[TASK TO COMPLETE]
If "Fonden" shows up in a line of the material, return that line.

[SOURCE MATERIAL]

------------------------------------------------------------

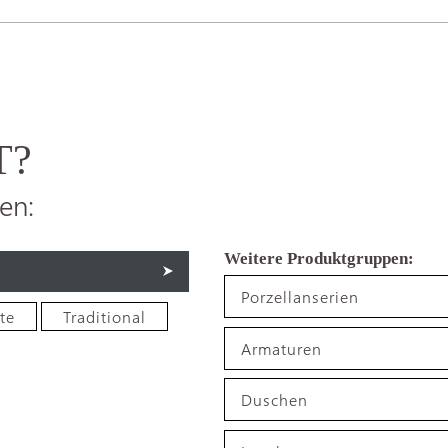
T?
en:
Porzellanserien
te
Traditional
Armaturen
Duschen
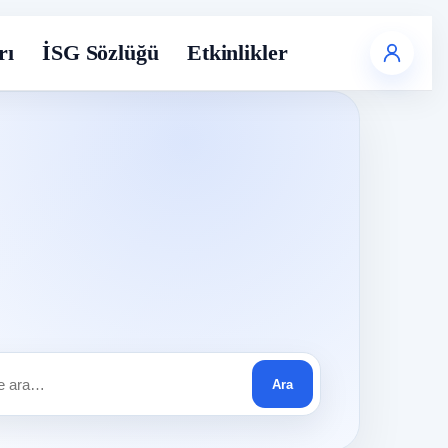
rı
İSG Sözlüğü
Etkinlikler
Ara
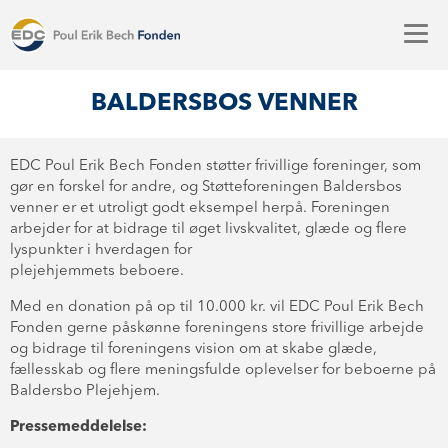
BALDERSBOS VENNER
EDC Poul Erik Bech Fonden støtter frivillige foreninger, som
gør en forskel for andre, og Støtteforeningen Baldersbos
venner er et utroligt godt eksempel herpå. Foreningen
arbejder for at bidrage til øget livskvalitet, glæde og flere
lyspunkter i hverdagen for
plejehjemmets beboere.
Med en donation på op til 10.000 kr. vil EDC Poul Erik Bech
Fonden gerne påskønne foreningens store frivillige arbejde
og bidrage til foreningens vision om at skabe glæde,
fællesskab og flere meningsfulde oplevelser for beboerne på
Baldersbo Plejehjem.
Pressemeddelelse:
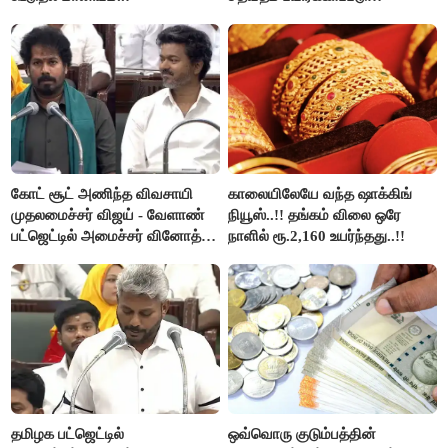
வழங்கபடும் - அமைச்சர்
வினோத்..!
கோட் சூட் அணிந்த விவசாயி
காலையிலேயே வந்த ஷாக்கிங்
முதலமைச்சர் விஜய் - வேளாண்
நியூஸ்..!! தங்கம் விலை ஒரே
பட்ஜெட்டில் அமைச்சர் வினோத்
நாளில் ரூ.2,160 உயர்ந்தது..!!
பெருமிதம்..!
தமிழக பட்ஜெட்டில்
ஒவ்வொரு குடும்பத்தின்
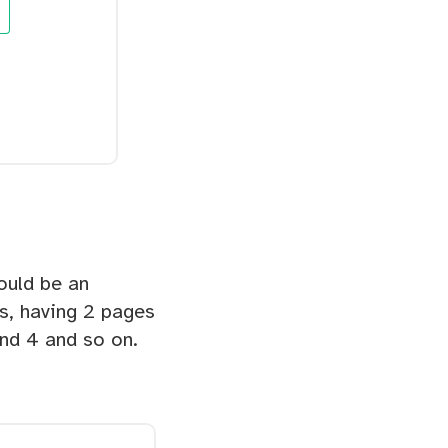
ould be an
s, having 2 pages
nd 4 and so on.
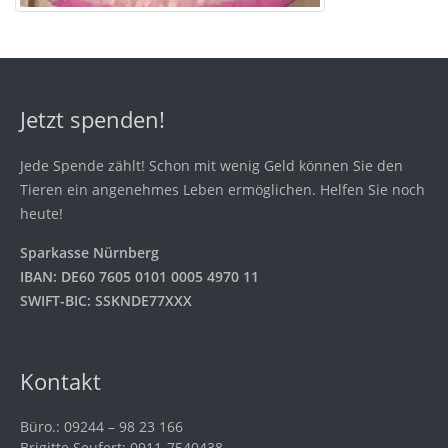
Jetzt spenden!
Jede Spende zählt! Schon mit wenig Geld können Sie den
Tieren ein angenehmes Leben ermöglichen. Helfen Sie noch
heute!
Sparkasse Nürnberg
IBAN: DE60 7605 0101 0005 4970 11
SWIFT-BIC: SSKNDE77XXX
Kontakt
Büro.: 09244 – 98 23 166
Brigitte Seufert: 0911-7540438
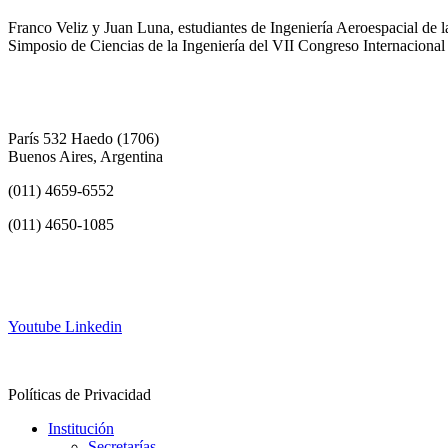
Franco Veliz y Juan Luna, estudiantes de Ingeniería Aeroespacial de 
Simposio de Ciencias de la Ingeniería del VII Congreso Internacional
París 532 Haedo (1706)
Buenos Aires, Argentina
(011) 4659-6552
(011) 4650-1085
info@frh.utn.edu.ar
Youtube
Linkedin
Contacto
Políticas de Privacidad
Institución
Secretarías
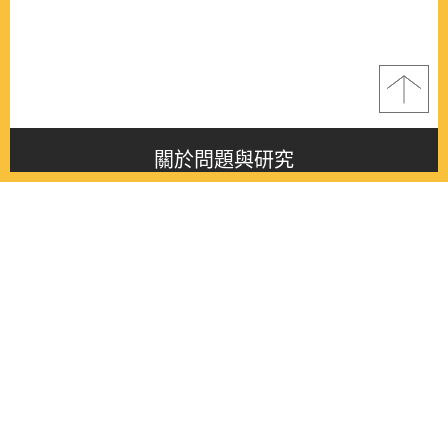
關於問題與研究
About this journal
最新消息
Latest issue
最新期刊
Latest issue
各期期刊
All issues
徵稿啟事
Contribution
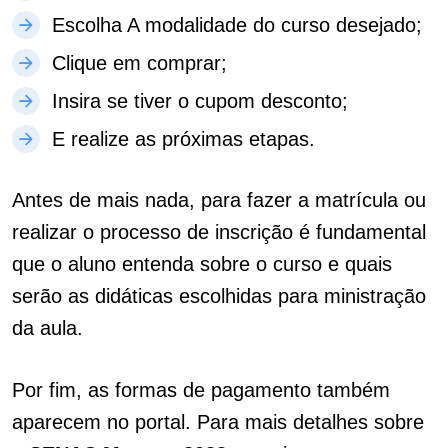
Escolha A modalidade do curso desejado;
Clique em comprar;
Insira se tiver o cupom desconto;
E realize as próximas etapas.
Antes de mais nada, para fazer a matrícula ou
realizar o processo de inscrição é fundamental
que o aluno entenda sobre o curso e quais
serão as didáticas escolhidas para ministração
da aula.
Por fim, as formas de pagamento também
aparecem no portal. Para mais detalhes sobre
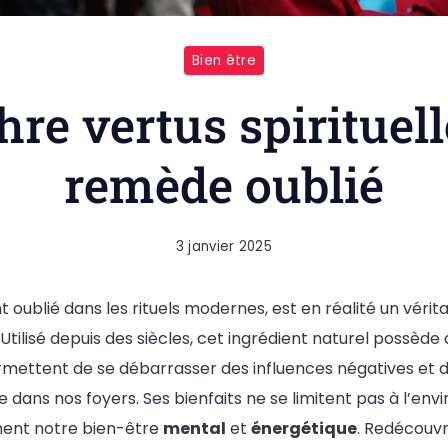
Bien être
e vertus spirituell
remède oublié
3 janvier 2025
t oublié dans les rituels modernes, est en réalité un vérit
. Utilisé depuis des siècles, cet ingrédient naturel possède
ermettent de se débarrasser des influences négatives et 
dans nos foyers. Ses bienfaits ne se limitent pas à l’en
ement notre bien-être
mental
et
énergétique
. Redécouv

------------------------------------------------------------

[FINAL ANSWER]
EDC Poul Erik Bech Fonden støtter frivillige foreninger, som
Fonden gerne påskønne foreningens store frivillige arbejde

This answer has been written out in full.